___ Exercise input ___

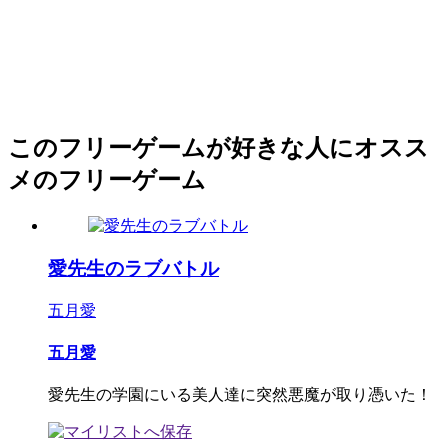
このフリーゲームが好きな人にオスス
メのフリーゲーム
愛先生のラブバトル
五月愛
五月愛
愛先生の学園にいる美人達に突然悪魔が取り憑いた！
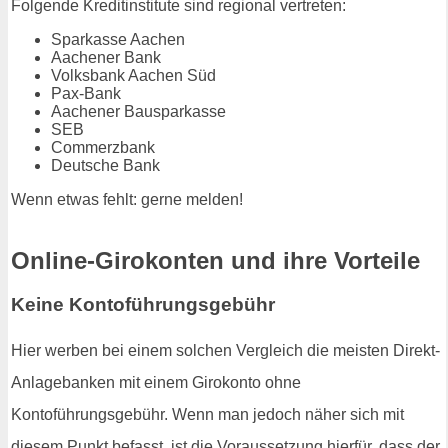
Folgende Kreditinstitute sind regional vertreten:
Sparkasse Aachen
Aachener Bank
Volksbank Aachen Süd
Pax-Bank
Aachener Bausparkasse
SEB
Commerzbank
Deutsche Bank
Wenn etwas fehlt: gerne melden!
Online-Girokonten und ihre Vorteile
Keine Kontoführungsgebühr
Hier werben bei einem solchen Vergleich die meisten Direkt-
Anlagebanken mit einem Girokonto ohne
Kontoführungsgebühr. Wenn man jedoch näher sich mit
diesem Punkt befasst, ist die Voraussetzung hierfür, dass der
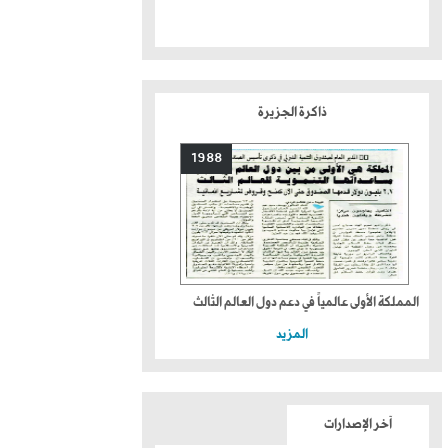
ذاكرة الجزيرة
1988
المملكة الأولى عالمياً في دعم دول العالم الثالث
المزيد
آخر الإصدارات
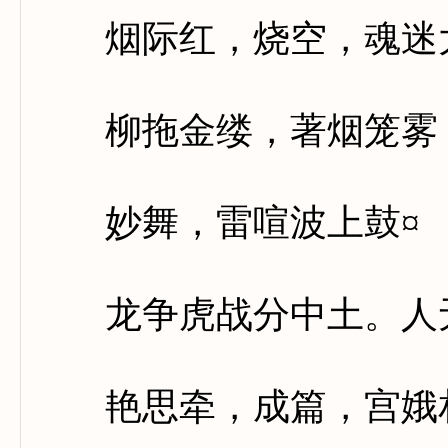
烟际红，烧空，魂迷
柳拖金缕，著烟笼雾，
妙舞，雷喧波上鼓¤
龙争虎战分中土。人无
艳思牵，成篇，宫娥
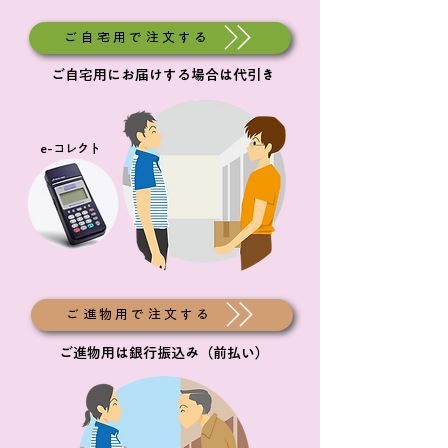
ご自宅用で注文する
ご自宅用にお届けする場合は代引き
e-コレクト
ご進物用で注文する
ご進物用は銀行振込み（前払い）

___

**How to complete this task:** Count the lines above in which the word "einem" appears, then state only that count.

**Answer for this exercise:** 2